Mr. Abreu insisted neither he nor any friends or family members had ever gotten sick from eating the crops.
“Try it,” Mr. Abreu suggested Monday, raising a fistful of cilantro. Mr. Abreu, like many in the neighborhood, immigrated from the Dominican Republic. Both Mr. Abreu and Councilman Rodriguez were raised on family farms, they say, in Santo Domingo and Santiago, respectively. Like many in the community, they have come to see the local gardens as extensions of their former homes.
“Look how beautiful this is,” said Councilman Rodriguez, swatting away a tree limb as he cradled a bean pod. “It brings me back.”
Before the loss of his plants, Mr. Abreu spent as many as six hours a day looking after his plots. He and the other farmers share their crops with one another, Mr. Abreu said, and often offer some of their harvests to community members who request a taste. While he describes his motivation as “somewhat economic,” Mr. Abreu says his main interest is sustaining a lifelong hobby. His fight with the city was first reported on the Web site DNAinfo.com.
Dragging his leather satchel of tools down Fort George Avenue, grinning through his wrinkles, Mr. Abreu is known endearingly in the neighborhood as el viejo: the old man.
“Agriculture is the main thing in our culture,” José Rodríguez said, shouting over a fiercely argued game of dominoes outside the park. “I can bring my little girls to come water the plants. At school, they learn American history. But this is their background, their culture.”
Parks department employees who pulled up the crops last week noted the precision with which the plot was arranged. “It was all lined up, very neat, one row after another,” said one of the workers, Clifford Motley.
The councilman’s office said it had arranged a meeting between Mr. Abreu and parks department officials, and hoped the sides would meet soon to discuss alternative farming sites.

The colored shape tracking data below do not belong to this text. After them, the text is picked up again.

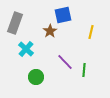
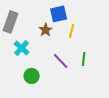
yellow line: (91, 32) -> (72, 31), moved
green line: (84, 70) -> (84, 59), moved

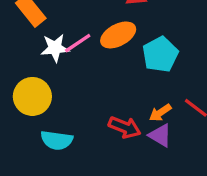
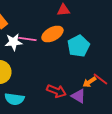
pink line: (78, 43) -> (27, 39), turned 42
orange arrow: (160, 113) -> (89, 82), moved

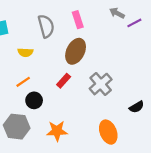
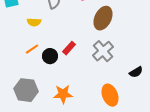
brown ellipse: (76, 51) -> (103, 18), moved
black circle: (34, 100) -> (50, 56), moved

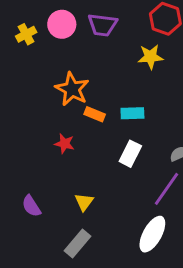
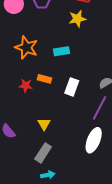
cyan rectangle: (132, 113) -> (62, 51), moved
orange rectangle: (95, 114) -> (44, 79), moved

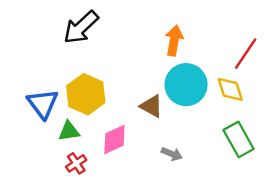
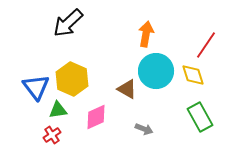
red cross: (76, 163) -> (52, 135), moved

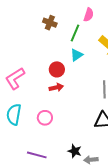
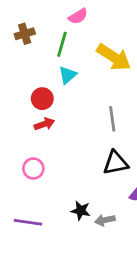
pink semicircle: (89, 15) -> (78, 16), turned 48
brown cross: (50, 23) -> (25, 34), turned -32

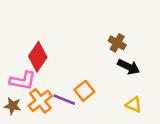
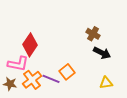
yellow triangle: (134, 105) -> (106, 83), turned -32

“If he had come to us, we would have found a location for him that made sense,” Mr. Castro said. “We have hundreds of free community gardens exactly for this purpose.”
According to Mr. Castro, members of his staff last year confronted a man they believe may have been Mr. Abreu about his garden.

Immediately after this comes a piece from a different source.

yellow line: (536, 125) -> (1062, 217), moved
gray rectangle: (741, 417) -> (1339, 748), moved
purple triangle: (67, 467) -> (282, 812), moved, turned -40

Mr. Abreu says a park employee did approach him last year, but only to request he remove the wooden fence he had built around his beans. When he first decided to plant seeds three years ago, he said, he told a department official of his plans.
“All they told me was I couldn’t cut down any trees.”

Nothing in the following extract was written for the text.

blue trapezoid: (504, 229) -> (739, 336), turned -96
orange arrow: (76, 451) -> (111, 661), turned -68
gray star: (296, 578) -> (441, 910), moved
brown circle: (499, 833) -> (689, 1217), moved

Since the uprooting, Mr. Abreu said, he has lost the desire to keep his regular farming hours, though he does maintain another garden in the courtyard of his apartment building, across the street from Highbridge Park.
The circumstances have also produced consequences on the home front with his wife, Irene.
“She loves it when I garden,” Mr. Abreu said, holstering his machete. “It keeps me out of the house.”